Bleeping Computer reports that the sites and the entire infrastructure of the ransomware REvil (Sodinokibi) as a whole went offline without explanations.
The talk is about an entire network of conventional and darknet sites that are used for negotiating ransom, leaking data stolen from victims and the internal infrastructure of the ransomware. Now they all don’t work for some reason.
Journalists and information security experts write that a temporary “drop” of one or two resources is normal, but a complete shutdown of the entire infrastructure looks extremely strange. For example, the decoder [.] Re site is no longer resolved via DNS queries, which indicates that the entire DNS infrastructure on the backend is disabled or the domain’s DNS records are missing.
Let me remind you that in early July, REvil operators carried out a large-scale attack on the customers of the well-known MSP solution provider Kaseya. For the attack, the hackers used 0-day vulnerabilities in the company’s product (VSA).
The problem is that most of the affected VSA servers were used by MSP providers, that is, companies that manage the infrastructure of other customers. This means that the cybercriminals have deployed the ransomware in thousands of corporate networks. According to official figures, the compromise affected about 60 Kaseya clients, through whose infrastructure hackers were able to encrypt approximately 800-1500 corporate networks.

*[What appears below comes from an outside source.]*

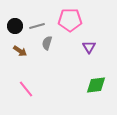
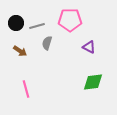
black circle: moved 1 px right, 3 px up
purple triangle: rotated 32 degrees counterclockwise
green diamond: moved 3 px left, 3 px up
pink line: rotated 24 degrees clockwise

After this attack, the hackers demanded a ransom of $70 million, and then promised to publish a universal decryptor that can unlock all computers. The group soon “lowered the bar” to $50 million.
Last month, REvil also hit the front pages of many publications as it attacked JBS, the world’s largest supplier of beef and poultry, as well as the second largest producer of pork. The company operates in the USA, Australia, Canada, Great Britain and so on, serving clients from 190 countries around the world.
Since it has long been known that REvil is a Russian-speaking hack group, the other day US President Joe Biden in a telephone conversation called on Russian President Vladimir Putin to stop the attacks of ransomware hackers operating from the territory of the Russian Federation. Biden said that if Russia does not take action after that, the United States will be forced to take it on its own.
It is also worth noting that ransomware operators DarkSide and Babuk urgently stopped their activities under similar circumstances. The first group “closed” after a massive attack on the American pipeline operator Colonial Pipeline, as it attracted too much attention (including from law enforcement agencies). The second group announced it would stop working after a high-profile attack on the Washington Police Department.